• _Task instructions_:
Your task is to repeat exactly the lines below between the line holding "This screenshot has height=1396, width=912." and the line holding "The image size is (632, 1368).", inclusive, and only those.

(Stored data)
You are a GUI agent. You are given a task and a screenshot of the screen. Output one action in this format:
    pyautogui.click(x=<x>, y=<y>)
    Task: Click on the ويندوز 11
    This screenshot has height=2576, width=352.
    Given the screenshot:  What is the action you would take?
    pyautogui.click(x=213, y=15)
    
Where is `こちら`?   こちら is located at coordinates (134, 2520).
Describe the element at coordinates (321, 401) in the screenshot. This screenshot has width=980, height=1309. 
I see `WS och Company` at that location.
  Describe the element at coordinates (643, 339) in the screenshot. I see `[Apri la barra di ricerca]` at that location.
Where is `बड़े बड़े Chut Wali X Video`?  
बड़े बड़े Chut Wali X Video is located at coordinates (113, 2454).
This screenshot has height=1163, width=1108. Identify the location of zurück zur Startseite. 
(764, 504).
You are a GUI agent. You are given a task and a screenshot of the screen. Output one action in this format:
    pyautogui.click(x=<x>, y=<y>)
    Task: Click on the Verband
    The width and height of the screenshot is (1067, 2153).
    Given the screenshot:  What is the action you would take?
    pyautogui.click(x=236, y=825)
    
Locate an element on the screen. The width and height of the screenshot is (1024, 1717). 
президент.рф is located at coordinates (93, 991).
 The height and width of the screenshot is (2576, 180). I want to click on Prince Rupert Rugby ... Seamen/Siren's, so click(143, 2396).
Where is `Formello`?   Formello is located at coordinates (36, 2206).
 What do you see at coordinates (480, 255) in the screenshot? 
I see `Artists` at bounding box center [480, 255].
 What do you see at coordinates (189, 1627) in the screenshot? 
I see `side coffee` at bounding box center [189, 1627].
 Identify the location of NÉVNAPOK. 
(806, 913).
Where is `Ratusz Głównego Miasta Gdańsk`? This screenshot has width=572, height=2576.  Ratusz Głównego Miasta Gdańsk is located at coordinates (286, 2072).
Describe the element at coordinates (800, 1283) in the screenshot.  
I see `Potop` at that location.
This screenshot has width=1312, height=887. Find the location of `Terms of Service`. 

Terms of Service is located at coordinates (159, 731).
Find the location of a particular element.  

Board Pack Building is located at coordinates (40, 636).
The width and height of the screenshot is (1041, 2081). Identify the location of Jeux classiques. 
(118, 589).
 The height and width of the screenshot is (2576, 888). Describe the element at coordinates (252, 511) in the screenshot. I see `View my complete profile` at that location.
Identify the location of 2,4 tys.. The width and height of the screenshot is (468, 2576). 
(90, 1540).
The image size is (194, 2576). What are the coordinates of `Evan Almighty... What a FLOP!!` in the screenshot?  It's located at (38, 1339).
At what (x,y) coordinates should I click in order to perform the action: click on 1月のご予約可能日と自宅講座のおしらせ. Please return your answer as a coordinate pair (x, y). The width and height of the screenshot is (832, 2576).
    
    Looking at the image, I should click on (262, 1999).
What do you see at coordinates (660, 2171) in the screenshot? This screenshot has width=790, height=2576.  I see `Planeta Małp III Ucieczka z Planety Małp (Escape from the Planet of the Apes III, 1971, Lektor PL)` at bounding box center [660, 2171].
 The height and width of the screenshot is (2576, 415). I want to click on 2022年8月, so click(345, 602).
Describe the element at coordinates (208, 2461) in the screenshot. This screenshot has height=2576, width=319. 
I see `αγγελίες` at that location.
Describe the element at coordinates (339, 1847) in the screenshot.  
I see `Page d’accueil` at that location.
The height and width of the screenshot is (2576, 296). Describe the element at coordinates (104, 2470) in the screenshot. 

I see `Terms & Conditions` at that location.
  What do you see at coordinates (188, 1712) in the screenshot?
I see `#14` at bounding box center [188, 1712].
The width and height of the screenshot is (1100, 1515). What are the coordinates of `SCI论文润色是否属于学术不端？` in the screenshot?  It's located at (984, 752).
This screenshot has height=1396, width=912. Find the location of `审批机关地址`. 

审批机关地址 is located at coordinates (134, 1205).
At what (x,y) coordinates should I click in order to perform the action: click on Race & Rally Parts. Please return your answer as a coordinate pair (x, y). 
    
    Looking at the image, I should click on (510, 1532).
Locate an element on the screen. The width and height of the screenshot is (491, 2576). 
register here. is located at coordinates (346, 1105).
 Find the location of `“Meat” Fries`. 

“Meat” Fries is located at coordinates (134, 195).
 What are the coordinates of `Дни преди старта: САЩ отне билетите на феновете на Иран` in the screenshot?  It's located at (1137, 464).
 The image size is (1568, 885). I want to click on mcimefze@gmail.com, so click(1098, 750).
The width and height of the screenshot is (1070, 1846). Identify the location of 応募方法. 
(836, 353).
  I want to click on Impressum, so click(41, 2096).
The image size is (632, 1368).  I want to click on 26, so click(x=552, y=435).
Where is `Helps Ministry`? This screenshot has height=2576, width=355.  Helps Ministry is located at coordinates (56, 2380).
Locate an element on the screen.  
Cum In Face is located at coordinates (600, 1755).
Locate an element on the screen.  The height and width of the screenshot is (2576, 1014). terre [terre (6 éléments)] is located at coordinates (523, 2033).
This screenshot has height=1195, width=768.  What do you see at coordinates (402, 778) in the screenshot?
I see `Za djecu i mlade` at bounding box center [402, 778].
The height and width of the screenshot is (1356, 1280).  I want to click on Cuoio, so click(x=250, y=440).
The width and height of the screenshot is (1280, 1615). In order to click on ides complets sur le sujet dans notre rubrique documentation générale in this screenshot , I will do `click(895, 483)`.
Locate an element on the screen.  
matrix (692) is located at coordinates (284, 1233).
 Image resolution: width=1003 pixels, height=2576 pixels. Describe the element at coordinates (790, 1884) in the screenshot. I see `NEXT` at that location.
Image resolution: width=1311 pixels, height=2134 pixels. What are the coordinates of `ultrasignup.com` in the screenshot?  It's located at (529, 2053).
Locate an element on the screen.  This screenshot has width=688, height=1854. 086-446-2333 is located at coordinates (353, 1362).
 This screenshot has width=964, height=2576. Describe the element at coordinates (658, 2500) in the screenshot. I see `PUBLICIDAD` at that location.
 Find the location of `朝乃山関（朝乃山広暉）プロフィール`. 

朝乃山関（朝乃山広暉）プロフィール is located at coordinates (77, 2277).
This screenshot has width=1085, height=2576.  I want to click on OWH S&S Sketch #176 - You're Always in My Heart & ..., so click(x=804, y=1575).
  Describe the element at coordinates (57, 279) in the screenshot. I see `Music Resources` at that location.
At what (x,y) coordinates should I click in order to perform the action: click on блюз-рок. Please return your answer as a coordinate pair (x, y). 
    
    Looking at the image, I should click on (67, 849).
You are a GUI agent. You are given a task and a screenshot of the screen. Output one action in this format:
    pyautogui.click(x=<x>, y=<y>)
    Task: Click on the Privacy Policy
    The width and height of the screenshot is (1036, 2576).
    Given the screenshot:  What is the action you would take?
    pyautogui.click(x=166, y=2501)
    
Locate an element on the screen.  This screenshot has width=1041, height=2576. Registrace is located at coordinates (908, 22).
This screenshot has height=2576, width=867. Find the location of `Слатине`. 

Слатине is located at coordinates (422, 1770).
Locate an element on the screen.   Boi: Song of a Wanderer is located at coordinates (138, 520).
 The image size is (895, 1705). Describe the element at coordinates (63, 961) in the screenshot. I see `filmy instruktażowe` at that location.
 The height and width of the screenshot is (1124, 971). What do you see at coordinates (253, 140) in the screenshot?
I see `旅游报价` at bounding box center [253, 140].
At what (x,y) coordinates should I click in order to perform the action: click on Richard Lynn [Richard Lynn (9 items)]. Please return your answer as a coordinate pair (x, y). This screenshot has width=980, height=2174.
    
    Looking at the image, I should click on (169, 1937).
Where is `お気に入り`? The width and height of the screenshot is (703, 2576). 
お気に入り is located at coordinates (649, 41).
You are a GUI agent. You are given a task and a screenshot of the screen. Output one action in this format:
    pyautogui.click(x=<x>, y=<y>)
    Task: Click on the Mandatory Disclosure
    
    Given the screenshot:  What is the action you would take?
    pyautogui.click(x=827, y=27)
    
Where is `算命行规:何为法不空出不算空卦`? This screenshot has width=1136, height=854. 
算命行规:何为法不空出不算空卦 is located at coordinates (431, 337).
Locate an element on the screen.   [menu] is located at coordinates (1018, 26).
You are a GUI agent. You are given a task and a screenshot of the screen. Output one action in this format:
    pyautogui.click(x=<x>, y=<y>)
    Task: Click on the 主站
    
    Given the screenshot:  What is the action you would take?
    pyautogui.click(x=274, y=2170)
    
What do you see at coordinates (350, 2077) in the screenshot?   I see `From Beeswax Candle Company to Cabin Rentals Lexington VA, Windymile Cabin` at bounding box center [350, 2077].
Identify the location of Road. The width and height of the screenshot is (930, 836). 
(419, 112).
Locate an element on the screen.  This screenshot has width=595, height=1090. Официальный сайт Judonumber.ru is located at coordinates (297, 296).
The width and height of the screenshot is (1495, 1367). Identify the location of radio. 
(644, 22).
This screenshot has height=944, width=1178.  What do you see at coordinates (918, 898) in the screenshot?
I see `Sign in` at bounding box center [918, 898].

• _Task result_:
This screenshot has height=1396, width=912. Find the location of `审批机关地址`. 

审批机关地址 is located at coordinates (134, 1205).
At what (x,y) coordinates should I click in order to perform the action: click on Race & Rally Parts. Please return your answer as a coordinate pair (x, y). 
    
    Looking at the image, I should click on (510, 1532).
Locate an element on the screen. The width and height of the screenshot is (491, 2576). 
register here. is located at coordinates (346, 1105).
 Find the location of `“Meat” Fries`. 

“Meat” Fries is located at coordinates (134, 195).
 What are the coordinates of `Дни преди старта: САЩ отне билетите на феновете на Иран` in the screenshot?  It's located at (1137, 464).
 The image size is (1568, 885). I want to click on mcimefze@gmail.com, so click(1098, 750).
The width and height of the screenshot is (1070, 1846). Identify the location of 応募方法. 
(836, 353).
  I want to click on Impressum, so click(41, 2096).
The image size is (632, 1368).  I want to click on 26, so click(x=552, y=435).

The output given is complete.